The notion of limited liability is closely associated with incorporated businesses. This refers to the fact that your personal liability for the debts of your company is limited, usually by the amount of equity you own in the company.
Private Limited Companies
Shareholders will own private companies. The more shares you own, the more of the company you own. If you are currently a sole trader and you incorporate your company, you will be the only shareholder unless you bring on other investors as shareholders.
As a shareholder, your liability for your company’s debts is limited only to the value of your shares (or “equity”) in the company. If the company can no longer pay its debts, shareholders are only liable for the amount of equity they own.
The disadvantage is that running a company means you assume lots of responsibilities and obligations. Incorporating a company can, at first glance, appear to be a daunting task. Nor do the administrative formalities end after you have registered your company. For example, you must file annual reports and keep Companies House — the public body that regulates companies — informed of certain changes. You will also have to disclose certain information to the public, including your name.
Limited Liability Partnerships (LLPs)
LLPs are newer kinds of business structures that combine the flexibility of partnerships with the limited liability of a limited company. You must be in partnership with at least one other person, meaning you cannot set one up if you are to be the sole partner.
LLPs are flexible because you and your partners are free to decide the terms of the agreement, such as profit sharing and the duties you owe one another.
Each of the partners is not liable for any of the liabilities the partnership incurs because of the principle of limited liability.

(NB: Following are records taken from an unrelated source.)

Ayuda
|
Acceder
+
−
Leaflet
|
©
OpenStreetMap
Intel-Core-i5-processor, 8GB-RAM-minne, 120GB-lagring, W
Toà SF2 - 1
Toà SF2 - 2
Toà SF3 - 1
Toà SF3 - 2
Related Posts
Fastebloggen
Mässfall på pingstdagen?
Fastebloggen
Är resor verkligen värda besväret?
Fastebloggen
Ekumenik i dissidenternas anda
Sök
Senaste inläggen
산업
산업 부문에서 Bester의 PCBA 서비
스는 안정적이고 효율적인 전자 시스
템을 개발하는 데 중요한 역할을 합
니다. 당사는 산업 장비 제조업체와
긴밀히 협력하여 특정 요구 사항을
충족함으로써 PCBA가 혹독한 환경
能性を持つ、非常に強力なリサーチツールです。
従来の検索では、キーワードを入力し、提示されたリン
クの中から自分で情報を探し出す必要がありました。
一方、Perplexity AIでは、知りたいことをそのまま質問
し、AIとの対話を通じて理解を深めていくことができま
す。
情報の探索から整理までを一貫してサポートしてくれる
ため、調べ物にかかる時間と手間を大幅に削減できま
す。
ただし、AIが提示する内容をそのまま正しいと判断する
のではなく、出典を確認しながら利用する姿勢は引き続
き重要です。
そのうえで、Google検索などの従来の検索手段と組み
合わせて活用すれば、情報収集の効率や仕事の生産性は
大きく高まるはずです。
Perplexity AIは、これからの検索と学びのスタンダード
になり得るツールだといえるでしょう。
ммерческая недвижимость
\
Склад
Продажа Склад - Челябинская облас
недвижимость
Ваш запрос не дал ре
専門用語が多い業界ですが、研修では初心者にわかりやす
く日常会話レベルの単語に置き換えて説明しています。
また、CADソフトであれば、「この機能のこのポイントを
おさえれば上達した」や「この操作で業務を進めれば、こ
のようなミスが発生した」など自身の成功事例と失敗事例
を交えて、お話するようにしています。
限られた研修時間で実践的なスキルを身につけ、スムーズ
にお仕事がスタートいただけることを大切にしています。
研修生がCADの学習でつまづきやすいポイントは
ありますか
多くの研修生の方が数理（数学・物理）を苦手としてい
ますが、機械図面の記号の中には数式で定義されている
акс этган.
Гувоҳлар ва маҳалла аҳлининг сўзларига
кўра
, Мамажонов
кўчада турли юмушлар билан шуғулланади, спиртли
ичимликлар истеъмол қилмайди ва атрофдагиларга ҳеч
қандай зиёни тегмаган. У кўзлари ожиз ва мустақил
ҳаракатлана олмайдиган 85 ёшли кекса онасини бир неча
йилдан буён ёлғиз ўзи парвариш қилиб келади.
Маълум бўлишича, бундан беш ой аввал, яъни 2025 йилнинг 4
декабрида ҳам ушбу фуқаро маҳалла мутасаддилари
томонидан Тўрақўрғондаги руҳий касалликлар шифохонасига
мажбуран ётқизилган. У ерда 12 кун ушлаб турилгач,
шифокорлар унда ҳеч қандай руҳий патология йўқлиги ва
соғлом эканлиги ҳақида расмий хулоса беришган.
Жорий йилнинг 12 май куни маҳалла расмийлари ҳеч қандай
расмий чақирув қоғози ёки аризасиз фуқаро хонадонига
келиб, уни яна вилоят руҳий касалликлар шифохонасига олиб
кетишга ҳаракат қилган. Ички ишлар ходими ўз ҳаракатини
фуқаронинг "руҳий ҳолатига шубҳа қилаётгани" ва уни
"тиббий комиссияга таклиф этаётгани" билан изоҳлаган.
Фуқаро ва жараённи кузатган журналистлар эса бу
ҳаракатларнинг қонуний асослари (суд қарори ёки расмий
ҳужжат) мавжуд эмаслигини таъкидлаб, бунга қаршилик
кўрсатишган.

Likewise, partners are taxed as if they were in an ordinary partnership. Further, there are similar reporting and disclosure requirements as with limited companies.
Key Takeaways
Unincorporated business structures tend to come about automatically. While they are flexible and require less upkeep than incorporated companies, they are riskier because your personal assets are not separate from your business’s liability. Incorporating your online business into a limited company or limited liability partnership (LLPs) means that your business will have its own legal personality. Your personal assets will be safe from your business debts. The downside is the administrative obligations and responsibilities that come with being a director of a company or member of an LLP. What is best for you depends on the size of your online business and your long-term plans.
If you need help with starting your online business, our experienced business lawyers can assist as part of our LegalVision membership. For a low monthly fee, you will have unlimited access to lawyers to answer your questions and draft and review your documents. Call us today at 0808 196 8584 or visit our membership page.
Frequently Asked Questions
The answer is that it depends on your exact needs. The best place to start is to determine if you would benefit from incorporation and if you are prepared to meet the responsibilities associated with incorporation.
Incorporation can be a prudent move, especially if your online business has a significant turnover or the risk of causing others loss is high. This is because incorporation can limit your liability for your company’s debts, meaning your personal assets will be less at risk.